As the different organs of the body co-operate in preserving life, and even the smallest screw in the locomotive is necessary to the accomplishment of its work, so does each member contribute to the spiritual life and well-being of the Community.
From this place is banished all that makes life miserable for millions of people. That is, particularly, the great desire of worldly possession—having, ever having, and never having enough—also, the ever-increasing desire and search for pleasure, pastime and self-satisfaction; but finding only pain, chagrin and remorse; that is, finally, the insatiable desire for freedom from all bonds and fetters which sanctify the soul and keep the body in restraint; and while thus seeking liberty, one finds, as a rule, in himself a most cruel tyrant for master.
The Sisters retire at an appointed hour and arise at the first sound of the bell. They work faithfully and industriously all day long, all year long, all their lives.
Their wages are neither gold nor silver. They are the eternal merits which they know awaits them in a better life. The false and artificial customs of the world are strangers here. This short and sorrowful life is looked upon as a pilgrimage in a land of exile, or as the passage of a train from which the traveler joyfully observes the fleeting objects along the route, well knowing that every disappearing mile-post reduces the distance between him and his dearly beloved home.
The Sisterhood is as a garden of many flowers, where the pure white lily never loses its beauty, where the red rose of love has made place for the pure white blossom of Christian Charity; and the fragrant little violet of humility diffuses incense to the angels who ascend and descend about the Throne of God.
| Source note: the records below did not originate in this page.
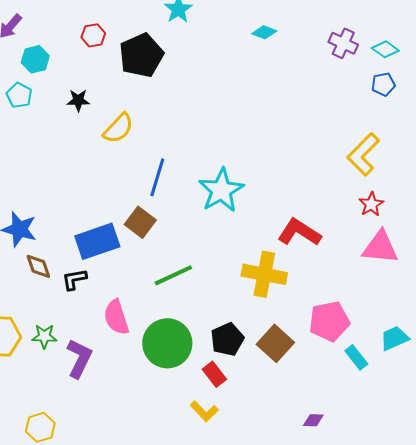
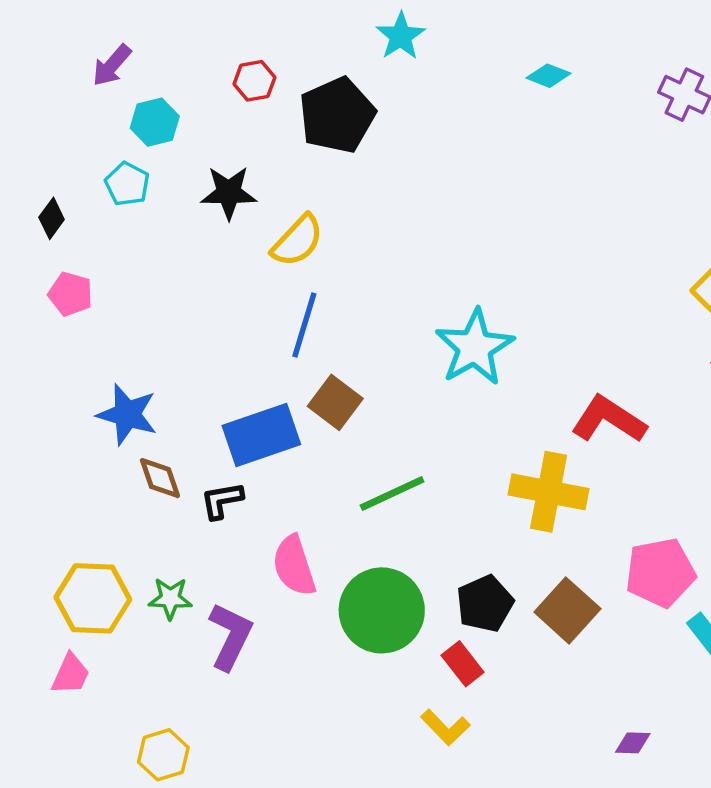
black star: (78, 100) -> (229, 193), size x1.4
blue line: (157, 177) -> (304, 325), moved

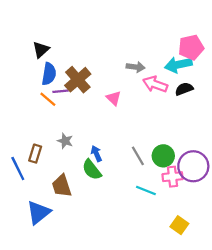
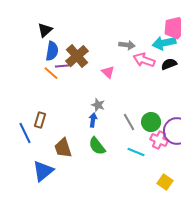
gray star: (65, 141) -> (98, 105), moved
blue arrow: (96, 154) -> (93, 120), turned 32
green semicircle: (92, 170) -> (97, 146), moved
pink cross: (172, 177) -> (159, 140), turned 30

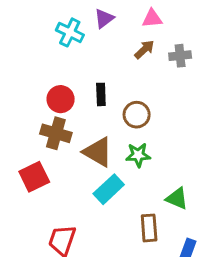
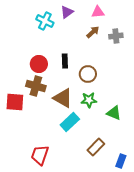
red square: (34, 177) -> (15, 102), moved, turned 30
green triangle: (177, 198) -> (114, 113), moved
brown rectangle: (149, 228) -> (96, 147), turned 48

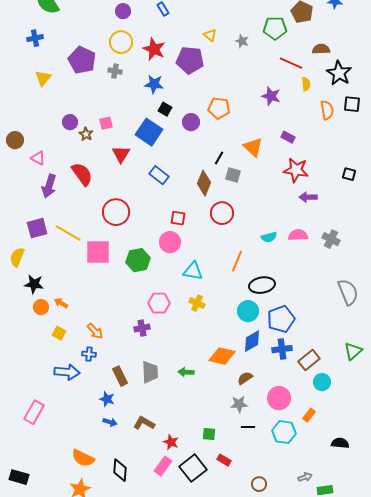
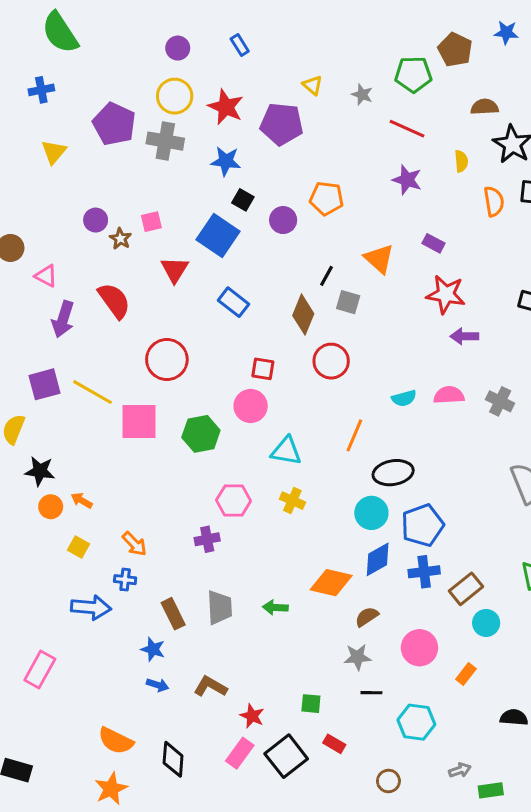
red line: (291, 63) -> (407, 129), moved
gray cross: (115, 71) -> (165, 141), size x1.6
cyan hexagon: (284, 432) -> (416, 722), moved

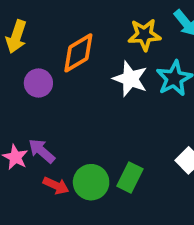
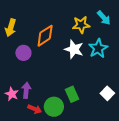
purple arrow: (42, 151) -> (26, 90), turned 56
green rectangle: (130, 177) -> (72, 94), moved, turned -49

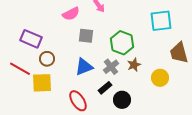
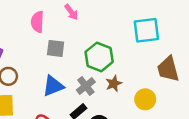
pink semicircle: (71, 14) -> (37, 22), turned 120

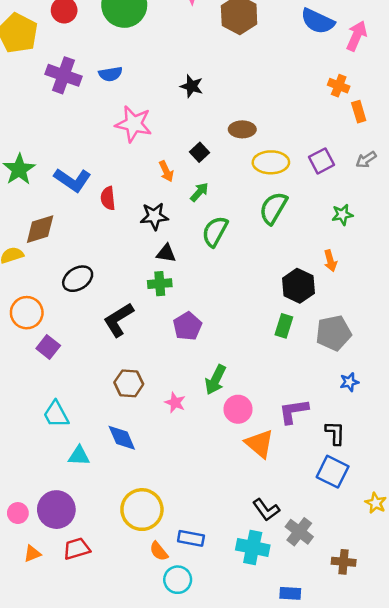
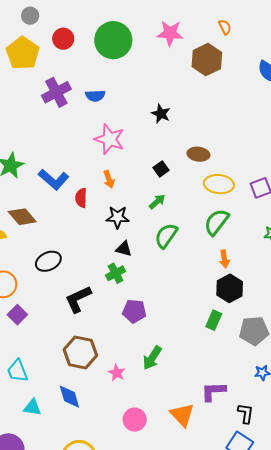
purple cross: (63, 75) -> (56, 92), turned 36
orange arrow: (166, 171) -> (109, 179), moved
brown diamond: (40, 229) -> (22, 217), turned 60
orange arrow: (330, 261) -> (224, 259), moved
green cross: (160, 284) -> (116, 273), turned -30
purple pentagon: (187, 326) -> (134, 311), turned 30
brown hexagon: (129, 383) -> (80, 352), size x1.4
pink circle: (238, 409) -> (135, 420), moved

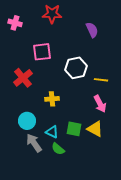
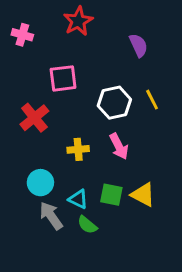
red star: (52, 14) -> (78, 21), turned -30
yellow line: (101, 80) -> (152, 100), moved, turned 56
pink arrow: (100, 104) -> (119, 146), moved

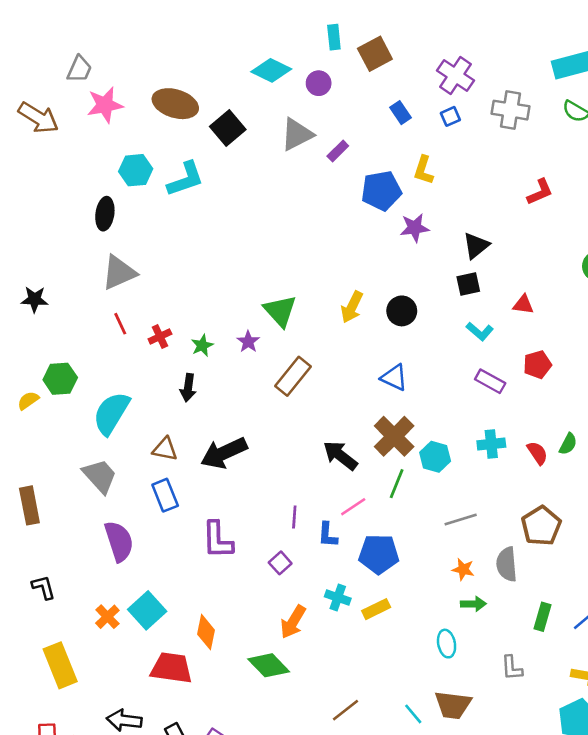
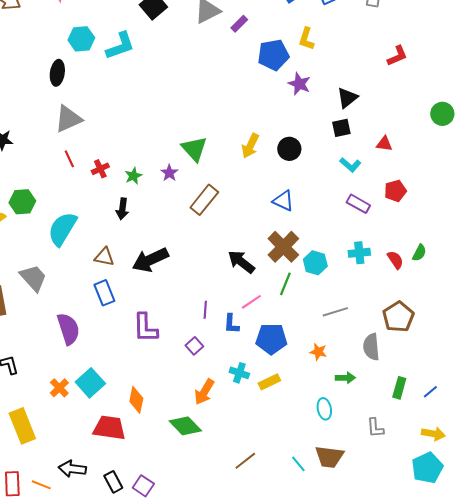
purple star: (415, 228) -> (299, 84), turned 30
gray trapezoid: (100, 476) -> (33, 278), moved
orange star: (463, 569) -> (318, 352), moved

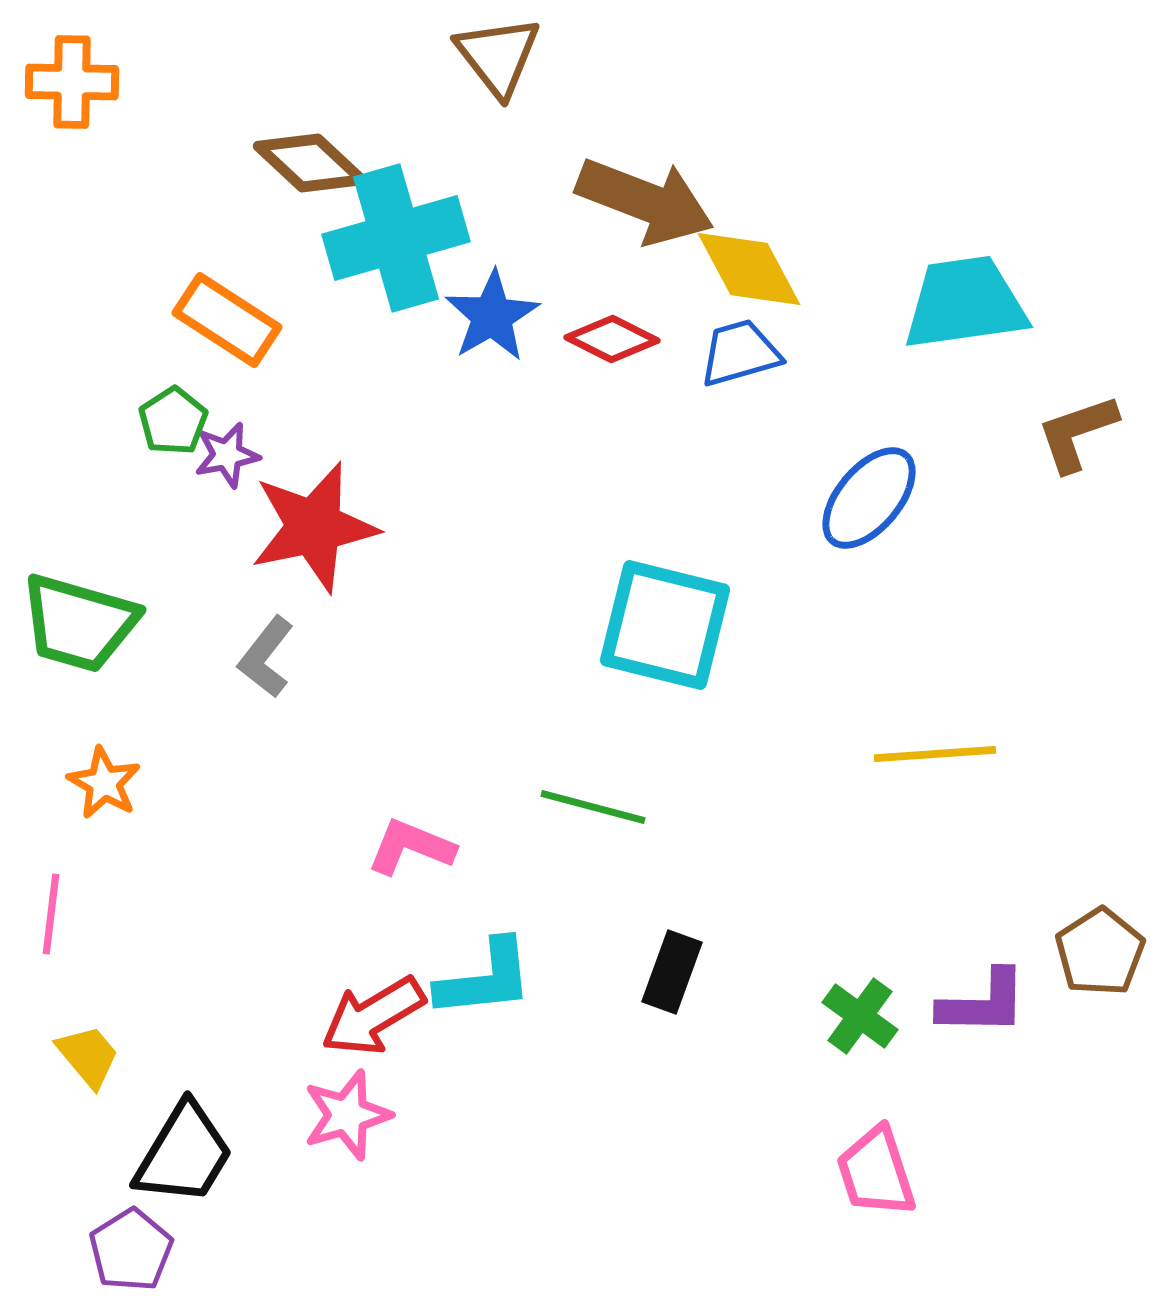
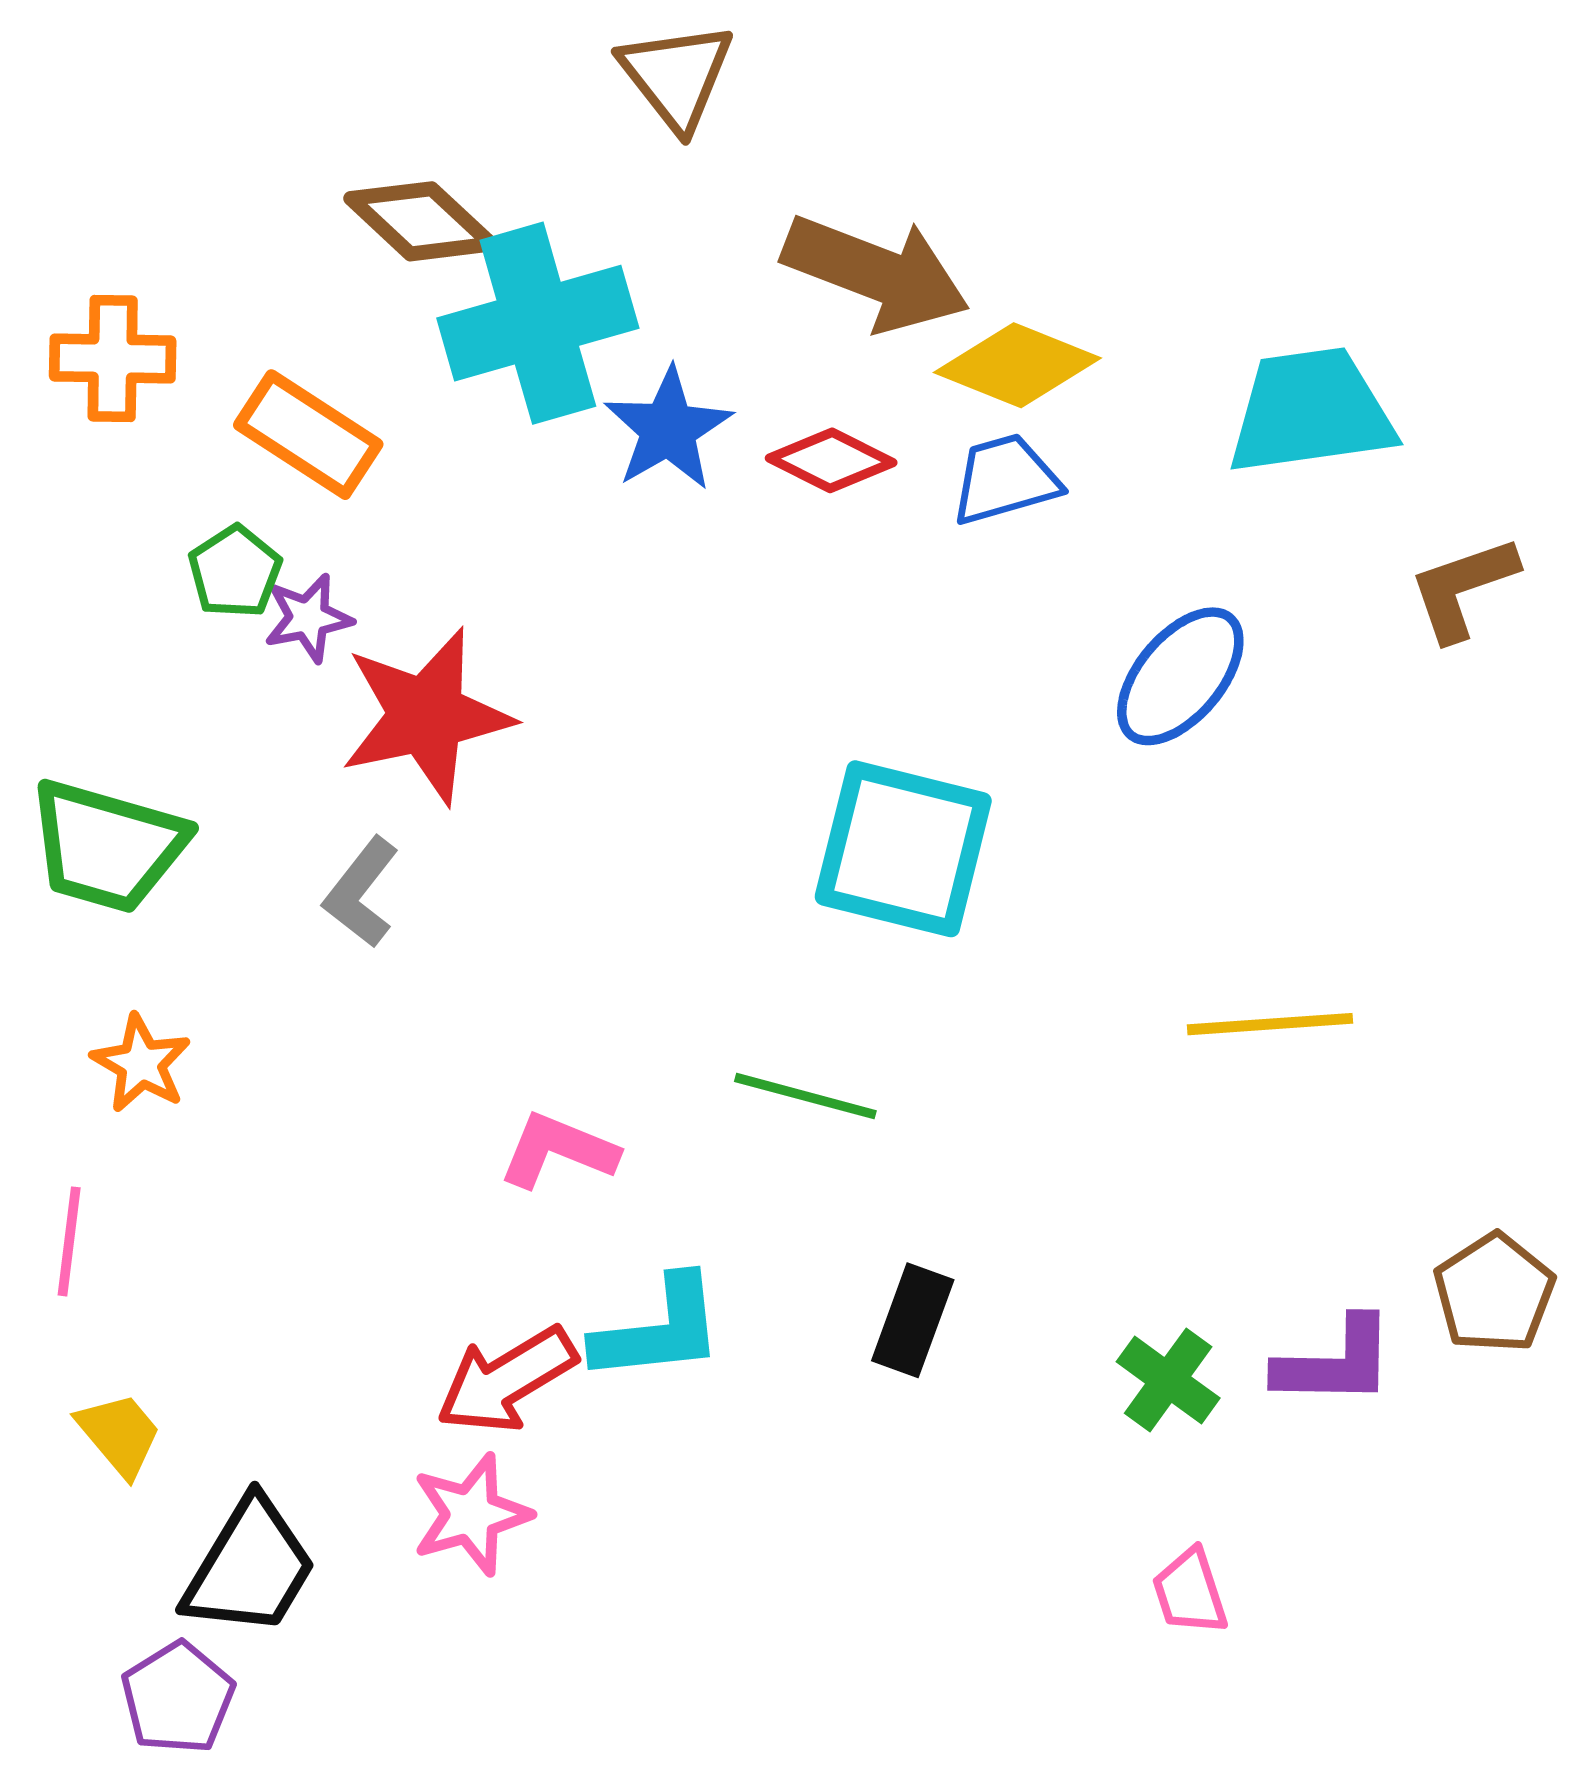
orange cross: (72, 82) -> (113, 358), moved
yellow diamond: (749, 269) -> (1017, 365), turned -40
pink trapezoid: (876, 1172) -> (1190, 1592), size x0.7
People often condole the Religious closed up within the prison walls of the Convent and forever deprived of the joys and pleasures of the world. Little they know that within these same walls the heart is as free as the flight of the bird, while the soul in solitude is in constant communion with God, whose Divine Presence is felt in the life that surrounds her.
She hears His voice in the gentle sigh of the breeze, in the hum of the bee, in the song of the bird and in the soft murmur of the little brooklet breaking over the mountainside. His wonderful attributes become visible to a certain degree in every object around her. She admires His Divine Providence in the fatherly care which He takes of His creatures. Even the tiniest insect and the smallest blade of grass show forth the love, wisdom and the goodness of God.